> _Exercise requirements_: Would you please restate all of the entries exactly, apart from the pictures?
*** Recorded data ***
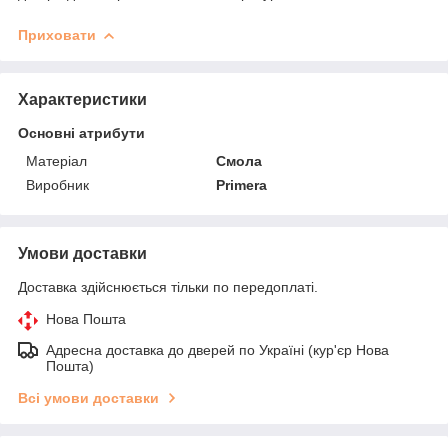
Приховати
Характеристики
Основні атрибути
Матеріал
Смола
Виробник
Primera
Умови доставки
Доставка здійснюється тільки по передоплаті.
Нова Пошта
Адресна доставка до дверей по Україні (кур'єр Нова
Пошта)
Всі умови доставки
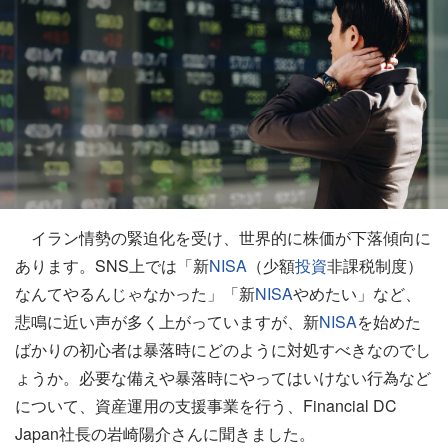
イラン情勢の緊迫化を受け、世界的に株価が下落傾向に
あります。SNS上では「新
NISA
（少額
投資
非課税制度）
なんてやるんじゃなかった」「新
NISA
やめたい」など、
悲鳴に近い声が多く上がっていますが、新
NISA
を始めた
ばかりの初心者は暴落時にどのように対処すべきなのでし
ょうか。必要な備えや暴落時にやってはいけない行為など
について、資産運用の支援事業を行う、Financial DC
Japan社長の岩崎陽介さんに聞きました。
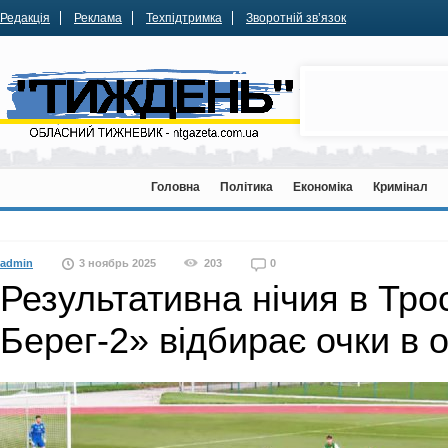
Редакція
Реклама
Техпідтримка
Зворотній зв’язок
Головна
Політика
Економіка
Кримінал
admin
3 ноябрь 2025
203
0
Результативна нічия в Трос
Берег-2» відбирає очки в о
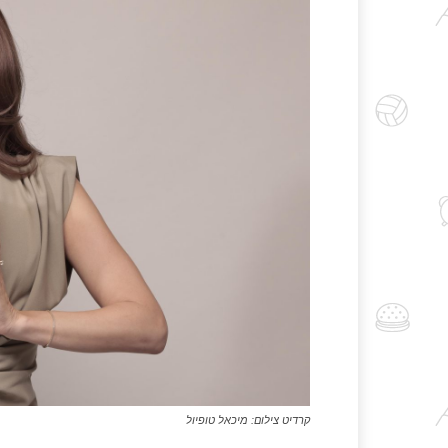
קרדיט צילום: מיכאל טופיול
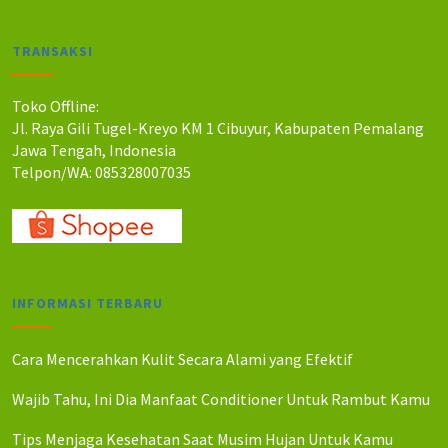
l
l
a
a
TRANSAKSI
h
h
:
:
R
R
Toko Offline:
p
p
Jl. Raya Gili Tugel-Kreyo KM 1 Cibuyur, Kabupaten Pemalang
2
2
Jawa Tengah, Indonesia
1
0
Telpon/WA: 085328007035
0
0
.
.
0
0
0
0
0
0
.
.
INFORMASI TERBARU
Cara Mencerahkan Kulit Secara Alami yang Efektif
Wajib Tahu, Ini Dia Manfaat Conditioner Untuk Rambut Kamu
Tips Menjaga Kesehatan Saat Musim Hujan Untuk Kamu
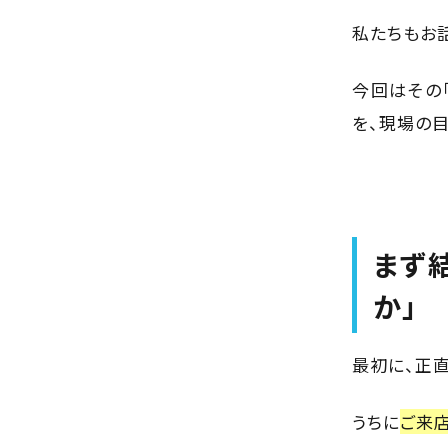
私たちもお
今回はその
を、現場の
まず
か」
最初に、正
うちに
ご来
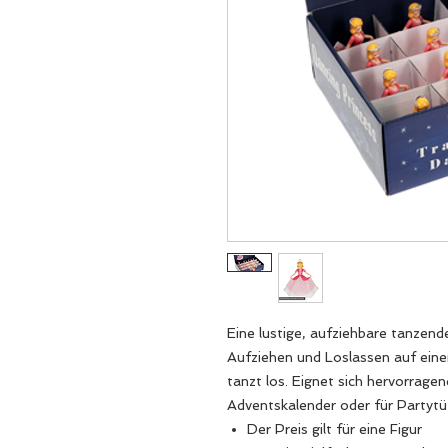
Eine lustige, aufziehbare tanzend
Aufziehen und Loslassen auf einer
tanzt los. Eignet sich hervorragen
Adventskalender oder für Partytü
Der Preis gilt für eine Figur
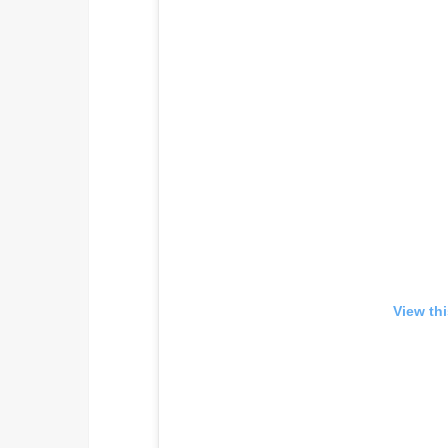
View th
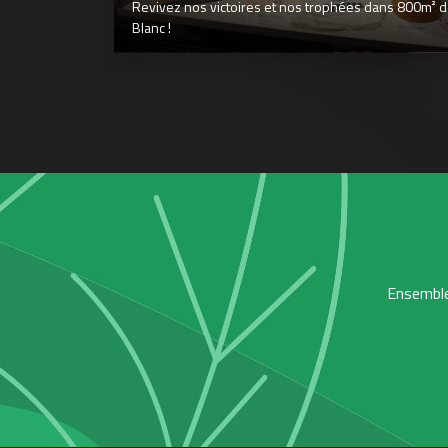
Revivez nos victoires et nos trophées dans 800m² déd
Blanc !
Ensemble,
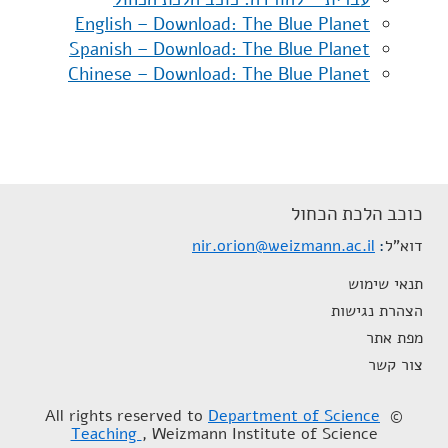
English – Download: The Blue Planet
Spanish – Download: The Blue Planet
Chinese – Download: The Blue Planet
כוכב הלכת הכחול
דוא"ל
nir.orion@weizmann.ac.il
תנאי שימוש
הצהרת נגישות
מפת אתר
צור קשר
Department of Science
© All rights reserved to
Teaching
, Weizmann Institute of Science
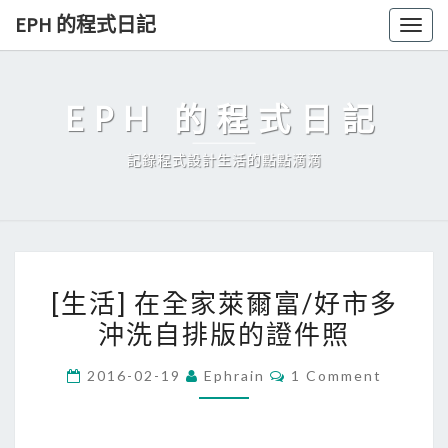
Skip
EPH 的程式日記
Togg
to
navig
content
EPH 的程式日記
記錄程式設計生活的點點滴滴
[
[生活] 在全家萊爾富/好市多
生
沖洗自排版的證件照
活
]
C
2016-02-19
Ephrain
1 Comment
在
O
M
全
M
E
家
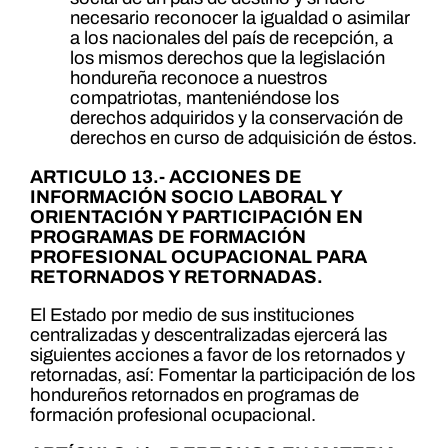
necesario reconocer la igualdad o asimilar
a los nacionales del país de recepción, a
los mismos derechos que la legislación
hondureña reconoce a nuestros
compatriotas, manteniéndose los
derechos adquiridos y la conservación de
derechos en curso de adquisición de éstos.
ARTICULO 13.- ACCIONES DE
INFORMACIÓN SOCIO LABORAL Y
ORIENTACIÓN Y PARTICIPACIÓN EN
PROGRAMAS DE FORMACIÓN
PROFESIONAL OCUPACIONAL PARA
RETORNADOS Y RETORNADAS.
El Estado por medio de sus instituciones
centralizadas y descentralizadas ejercerá las
siguientes acciones a favor de los retornados y
retornadas, así: Fomentar la participación de los
hondureños retornados en programas de
formación profesional ocupacional.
***
> _Exercise response_:
Приховати
Характеристики
Основні атрибути
Матеріал
Смола
Виробник
Primera
Умови доставки
Доставка здійснюється тільки по передоплаті.
Нова Пошта
Адресна доставка до дверей по Україні (кур'єр Нова
Пошта)
Всі умови доставки
イラン情勢の緊迫化を受け、世界的に株価が下落傾向に
あります。SNS上では「新
NISA
（少額
投資
非課税制度）
なんてやるんじゃなかった」「新
NISA
やめたい」など、
悲鳴に近い声が多く上がっていますが、新
NISA
を始めた
ばかりの初心者は暴落時にどのように対処すべきなのでし
ょうか。必要な備えや暴落時にやってはいけない行為など
について、資産運用の支援事業を行う、Financial DC
Japan社長の岩崎陽介さんに聞きました。
Редакція
Реклама
Техпідтримка
Зворотній зв’язок
Головна
Політика
Економіка
Кримінал
admin
3 ноябрь 2025
203
0
Результативна нічия в Трос
Берег-2» відбирає очки в о
קרדיט צילום: מיכאל טופיול
l
l
a
a
TRANSAKSI
h
h
:
:
R
R
Toko Offline:
p
p
Jl. Raya Gili Tugel-Kreyo KM 1 Cibuyur, Kabupaten Pemalang
2
2
Jawa Tengah, Indonesia
1
0
Telpon/WA: 085328007035
0
0
.
.
0
0
0
0
0
0
.
.
INFORMASI TERBARU
Cara Mencerahkan Kulit Secara Alami yang Efektif
Wajib Tahu, Ini Dia Manfaat Conditioner Untuk Rambut Kamu
Tips Menjaga Kesehatan Saat Musim Hujan Untuk Kamu
私たちもお
今回はその
を、現場の
まず
か」
最初に、正
うちに
ご来
Eine lustige, aufziehbare tanzend
Aufziehen und Loslassen auf einer
tanzt los. Eignet sich hervorragen
Adventskalender oder für Partytü
Der Preis gilt für eine Figur
View th
Revivez nos victoires et nos trophées dans 800m² déd
Blanc !
Ensemble,
English – Download: The Blue Planet
Spanish – Download: The Blue Planet
Chinese – Download: The Blue Planet
כוכב הלכת הכחול
דוא"ל
nir.orion@weizmann.ac.il
תנאי שימוש
הצהרת נגישות
מפת אתר
צור קשר
Department of Science
© All rights reserved to
Teaching
, Weizmann Institute of Science
Skip
EPH 的程式日記
Togg
to
navig
content
EPH 的程式日記
記錄程式設計生活的點點滴滴
[
[生活] 在全家萊爾富/好市多
生
沖洗自排版的證件照
活
]
C
2016-02-19
Ephrain
1 Comment
在
O
M
全
M
E
家
necesario reconocer la igualdad o asimilar
a los nacionales del país de recepción, a
los mismos derechos que la legislación
hondureña reconoce a nuestros
compatriotas, manteniéndose los
derechos adquiridos y la conservación de
derechos en curso de adquisición de éstos.
ARTICULO 13.- ACCIONES DE
INFORMACIÓN SOCIO LABORAL Y
ORIENTACIÓN Y PARTICIPACIÓN EN
PROGRAMAS DE FORMACIÓN
PROFESIONAL OCUPACIONAL PARA
RETORNADOS Y RETORNADAS.
El Estado por medio de sus instituciones
centralizadas y descentralizadas ejercerá las
siguientes acciones a favor de los retornados y
retornadas, así: Fomentar la participación de los
hondureños retornados en programas de
formación profesional ocupacional.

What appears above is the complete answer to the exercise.